Oregon Court of Appeals Holds No "Loss of Chance" Negligence Under Oregon Law
On April 8, 2015, the Court of Appeals decided in Smith v. Providence Health & Services, 270 Or App 325 (2015), that "loss of chance" does not state a common-law negligence claim under Oregon law. This decision is likely to be appealed to the Oregon Supreme Court.

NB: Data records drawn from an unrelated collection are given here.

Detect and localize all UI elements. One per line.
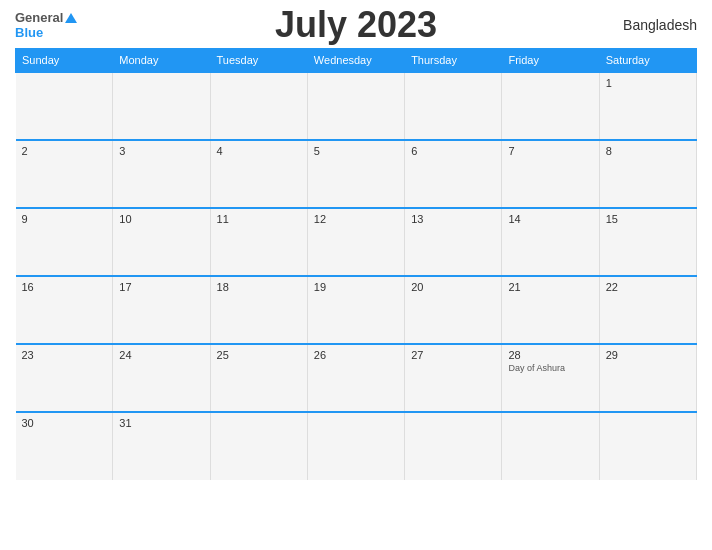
calendar-cell: 31 <box>113 412 210 480</box>
month-title: July 2023 <box>275 4 437 46</box>
calendar-cell: 13 <box>405 208 502 276</box>
calendar-cell: 5 <box>307 140 404 208</box>
calendar-cell: 8 <box>599 140 696 208</box>
day-number: 6 <box>411 145 495 157</box>
calendar-cell: 10 <box>113 208 210 276</box>
header-wednesday: Wednesday <box>307 49 404 73</box>
calendar-week-row: 2345678 <box>16 140 697 208</box>
calendar-cell: 30 <box>16 412 113 480</box>
day-number: 18 <box>217 281 301 293</box>
day-number: 13 <box>411 213 495 225</box>
calendar-cell <box>210 72 307 140</box>
calendar-cell: 14 <box>502 208 599 276</box>
calendar-week-row: 232425262728Day of Ashura29 <box>16 344 697 412</box>
day-number: 19 <box>314 281 398 293</box>
calendar-cell <box>502 412 599 480</box>
calendar-week-row: 3031 <box>16 412 697 480</box>
day-number: 30 <box>22 417 107 429</box>
header-saturday: Saturday <box>599 49 696 73</box>
calendar-cell <box>502 72 599 140</box>
day-number: 26 <box>314 349 398 361</box>
calendar-cell: 3 <box>113 140 210 208</box>
header-monday: Monday <box>113 49 210 73</box>
calendar-cell: 20 <box>405 276 502 344</box>
day-number: 28 <box>508 349 592 361</box>
calendar-header: General Blue July 2023 Bangladesh <box>15 10 697 40</box>
calendar-cell <box>599 412 696 480</box>
calendar-cell <box>405 72 502 140</box>
day-number: 9 <box>22 213 107 225</box>
calendar-week-row: 9101112131415 <box>16 208 697 276</box>
calendar-cell: 23 <box>16 344 113 412</box>
calendar-cell: 7 <box>502 140 599 208</box>
calendar-body: 1234567891011121314151617181920212223242… <box>16 72 697 480</box>
day-number: 3 <box>119 145 203 157</box>
calendar-cell <box>405 412 502 480</box>
day-number: 27 <box>411 349 495 361</box>
calendar-cell: 22 <box>599 276 696 344</box>
calendar-cell: 11 <box>210 208 307 276</box>
logo-triangle-icon <box>65 13 77 23</box>
calendar-cell: 18 <box>210 276 307 344</box>
logo-general-text: General <box>15 10 63 25</box>
calendar-cell: 29 <box>599 344 696 412</box>
calendar-cell: 1 <box>599 72 696 140</box>
day-number: 29 <box>606 349 690 361</box>
calendar-cell: 2 <box>16 140 113 208</box>
calendar-cell <box>210 412 307 480</box>
day-number: 31 <box>119 417 203 429</box>
calendar-cell <box>307 72 404 140</box>
calendar-cell <box>307 412 404 480</box>
calendar-cell: 27 <box>405 344 502 412</box>
holiday-label: Day of Ashura <box>508 363 592 373</box>
calendar-cell: 19 <box>307 276 404 344</box>
calendar-cell: 6 <box>405 140 502 208</box>
day-number: 20 <box>411 281 495 293</box>
day-number: 22 <box>606 281 690 293</box>
day-number: 4 <box>217 145 301 157</box>
header-friday: Friday <box>502 49 599 73</box>
day-number: 16 <box>22 281 107 293</box>
calendar-cell: 15 <box>599 208 696 276</box>
calendar-table: Sunday Monday Tuesday Wednesday Thursday… <box>15 48 697 480</box>
day-number: 2 <box>22 145 107 157</box>
day-number: 15 <box>606 213 690 225</box>
day-number: 25 <box>217 349 301 361</box>
calendar-week-row: 1 <box>16 72 697 140</box>
day-number: 23 <box>22 349 107 361</box>
calendar-container: General Blue July 2023 Bangladesh Sunday… <box>0 0 712 550</box>
day-number: 1 <box>606 77 690 89</box>
calendar-cell: 21 <box>502 276 599 344</box>
calendar-cell: 9 <box>16 208 113 276</box>
calendar-cell <box>113 72 210 140</box>
day-number: 12 <box>314 213 398 225</box>
calendar-cell <box>16 72 113 140</box>
day-number: 17 <box>119 281 203 293</box>
logo-blue-text: Blue <box>15 25 43 40</box>
header-tuesday: Tuesday <box>210 49 307 73</box>
day-number: 8 <box>606 145 690 157</box>
calendar-cell: 16 <box>16 276 113 344</box>
logo: General Blue <box>15 10 77 40</box>
day-number: 5 <box>314 145 398 157</box>
day-number: 10 <box>119 213 203 225</box>
day-number: 21 <box>508 281 592 293</box>
calendar-cell: 12 <box>307 208 404 276</box>
calendar-cell: 28Day of Ashura <box>502 344 599 412</box>
calendar-cell: 17 <box>113 276 210 344</box>
day-number: 7 <box>508 145 592 157</box>
calendar-cell: 26 <box>307 344 404 412</box>
country-label: Bangladesh <box>623 17 697 33</box>
weekday-header-row: Sunday Monday Tuesday Wednesday Thursday… <box>16 49 697 73</box>
header-sunday: Sunday <box>16 49 113 73</box>
day-number: 14 <box>508 213 592 225</box>
calendar-cell: 4 <box>210 140 307 208</box>
header-thursday: Thursday <box>405 49 502 73</box>
calendar-cell: 25 <box>210 344 307 412</box>
day-number: 11 <box>217 213 301 225</box>
calendar-cell: 24 <box>113 344 210 412</box>
calendar-week-row: 16171819202122 <box>16 276 697 344</box>
day-number: 24 <box>119 349 203 361</box>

Plaintiff displayed early stroke symptoms, but was not diagnosed or prescribed aspirin in three medical visits within three days. Plaintiff's condition worsened, and he suffered significant brain damage by the time that the stroke was diagnosed. Plaintiff alleged that the defendant hospital and treating physicians were negligent in failing to adequately examine and diagnose his stroke symptoms, resulting in a lost opportunity for treatment that would have reduced or avoided his damages from the stroke. The Court held that this "loss of chance" theory did not state a claim for relief under Oregon law: to establish negligence, a plaintiff must show that the defendants' negligent treatment caused the injuries at issue; i.e., that the stroke damage would not have occurred absent the negligence.
The take-away for Oregon providers is that this decision holds plaintiffs to a higher standard of causation than the alleged possibility that a plaintiff might have avoided the injuries but for defendant's omissions.